Siendo uno de los palacios de Patrimonio Nacional, me dio la sensación de que era un enclave recóndito y hasta desconocido. Cuando uno planea su viaje a Segovia, el Acueducto, el Alcázar y el Palacio de la Granja, aparecen como un destello de clarividencia, como visitas obligadas que nadie en su sano juicio se abstendría de hacer al visitar la ciudad castellana. Sin embargo, hasta poco antes de emprender el viaje, en esta casa no teníamos ni idea de la existencia del Palacio de Riofrío. Para viajar con niños, creo que los palacios y castillos son mucho más entretenidos que los museos, sobre todo si ya tienen una cierta edad y andan encandilados con los cuentos de príncipes y princesas. La decoración de las estancias y las enormes dimensiones del edificio pueden hacer soñar a los niños, y que se crean realmente inmersos en un cuento de hadas. Por otra parte, pese a que no podrán tocar todo lo que querrían, los espacios son amplios, y no se verán constreñidos ni limitados en sus movimientos. Además, el Palacio de Riofrío guarda un secreto que entusiasmará a los pequeños de la casa: el Museo de la Caza, con diaporamas de lo más realista que los pondrán en contacto con la naturaleza propia de España.
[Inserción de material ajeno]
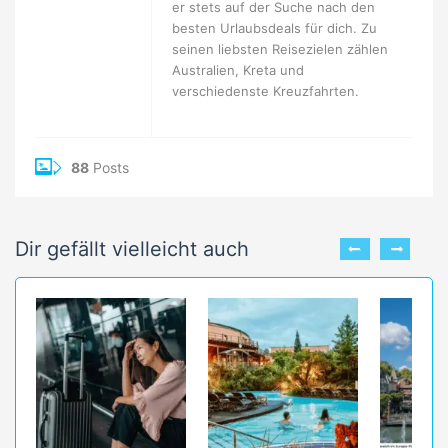
er stets auf der Suche nach den
besten Urlaubsdeals für dich. Zu
seinen liebsten Reisezielen zählen
Australien, Kreta und
verschiedenste Kreuzfahrten.
88
Posts
Dir gefällt vielleicht auch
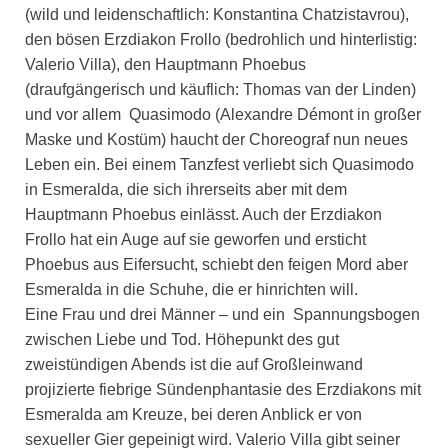
(wild und leidenschaftlich: Konstantina Chatzistavrou),
den bösen Erzdiakon Frollo (bedrohlich und hinterlistig:
Valerio Villa), den Hauptmann Phoebus
(draufgängerisch und käuflich: Thomas van der Linden)
und vor allem Quasimodo (Alexandre Démont in großer
Maske und Kostüm) haucht der Choreograf nun neues
Leben ein. Bei einem Tanzfest verliebt sich Quasimodo
in Esmeralda, die sich ihrerseits aber mit dem
Hauptmann Phoebus einlässt. Auch der Erzdiakon
Frollo hat ein Auge auf sie geworfen und ersticht
Phoebus aus Eifersucht, schiebt den feigen Mord aber
Esmeralda in die Schuhe, die er hinrichten will.
Eine Frau und drei Männer – und ein Spannungsbogen
zwischen Liebe und Tod. Höhepunkt des gut
zweistündigen Abends ist die auf Großleinwand
projizierte fiebrige Sündenphantasie des Erzdiakons mit
Esmeralda am Kreuze, bei deren Anblick er von
sexueller Gier gepeinigt wird. Valerio Villa gibt seiner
1. Ubicación. Lo cierto es que el Palacio de Riofrío está en medio de ninguna parte. A sólo 7 kilómetros de Segovia capital, debes atravesar un enorme coto de caza, de bosque puro, en el que se pueden ver corzos viviendo en libertad ¡y atravesando la carretera! Por lo que hay que conducir despacito y con mil ojos. Una carretera estrecha sube hasta la cima de una colina en cuya parte más alta se encuentra el palacio, con vistas inmejorables pero aislado de toda civilización. Y ya estuvo así desde su construcción.

2. Un poco de historia. Resulta que el edificio fue un antojito de la reina Isabel de Farnesio, la segunda esposa de Felipe V, quien se empecinó en construirse una residencia lujosa y moderna al estilo del Palacio de la Granja. Pero el proyecto quedó paralizado y abandonado cuando su hijo Carlos III resultó ser heredero del trono y ella se trasladó a la corte con él, sin haber estrenado el Palacio de Riofrío. Posteriormente, otros reyes lo utilizaron como pabellón de caza, pero sólo una parte del palacio, quedando el resto sin estrenar ni decorar, completamente cerrado a todo el mundo. Como cotilleo de la prensa del corazón de aquellos tiempos, diré que el Rey Alfonso XII, pasó unos meses de duelo por su esposa María de las Mercedes en el Palacio de Riofrío.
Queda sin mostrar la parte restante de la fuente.